I see what you're doing, but isn't it a problem that you're assuming the probability of Tom putting a red marble in the sock to be 1/2? I set up the problem using p as this probability and unfortunately made a careless mistake in my previous post, but get the answer to the question as (3p)/(2+p). When p = 1/2, the answer is 3/5.

I'm curious as to whether there is a rule in a situation like this as to whether lacking more information it is assumed that all possibilities have equal likelihood?

Thanks for the replies!

6. Originally Posted by Penguins
I see what you're doing, but isn't it a problem that you're assuming the probability of Tom putting a red marble in the sock to be 1/2? I set up the problem using p as this probability and unfortunately made a careless mistake in my previous post, but get the answer to the question as (3p)/(2+p). When p = 1/2, the answer is 3/5.
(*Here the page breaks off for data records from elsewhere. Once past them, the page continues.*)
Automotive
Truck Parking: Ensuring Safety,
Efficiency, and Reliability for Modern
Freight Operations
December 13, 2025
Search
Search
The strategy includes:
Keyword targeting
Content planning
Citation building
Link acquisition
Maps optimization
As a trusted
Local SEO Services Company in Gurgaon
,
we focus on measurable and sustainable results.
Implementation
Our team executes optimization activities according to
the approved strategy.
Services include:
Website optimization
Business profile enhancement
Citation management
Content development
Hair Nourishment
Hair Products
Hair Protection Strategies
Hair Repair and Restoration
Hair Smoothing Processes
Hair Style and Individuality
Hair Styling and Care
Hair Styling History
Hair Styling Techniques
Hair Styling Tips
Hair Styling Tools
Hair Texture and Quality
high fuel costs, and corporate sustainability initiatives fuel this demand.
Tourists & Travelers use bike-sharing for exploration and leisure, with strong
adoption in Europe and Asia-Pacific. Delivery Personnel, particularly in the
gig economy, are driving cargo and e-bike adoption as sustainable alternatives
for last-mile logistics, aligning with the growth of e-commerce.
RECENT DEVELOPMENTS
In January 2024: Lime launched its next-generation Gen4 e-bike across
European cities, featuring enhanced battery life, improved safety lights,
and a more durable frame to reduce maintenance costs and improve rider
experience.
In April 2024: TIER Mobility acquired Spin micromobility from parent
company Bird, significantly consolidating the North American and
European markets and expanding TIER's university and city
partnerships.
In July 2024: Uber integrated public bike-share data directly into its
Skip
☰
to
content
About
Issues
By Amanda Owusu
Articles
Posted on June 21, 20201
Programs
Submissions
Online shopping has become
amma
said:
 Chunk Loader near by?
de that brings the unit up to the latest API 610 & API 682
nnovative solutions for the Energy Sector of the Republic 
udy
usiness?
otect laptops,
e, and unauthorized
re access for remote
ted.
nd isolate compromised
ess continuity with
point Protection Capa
I'm curious as to whether there is a rule in a situation like this as to whether lacking more information it is assumed that all possibilities have equal likelihood?

Thanks for the replies!
If you're expected to get a numerical answer then you have to make an assumption regarding a priori knowledge. The best one (for various reasons which I won't get into here) is a uniform prior distribution.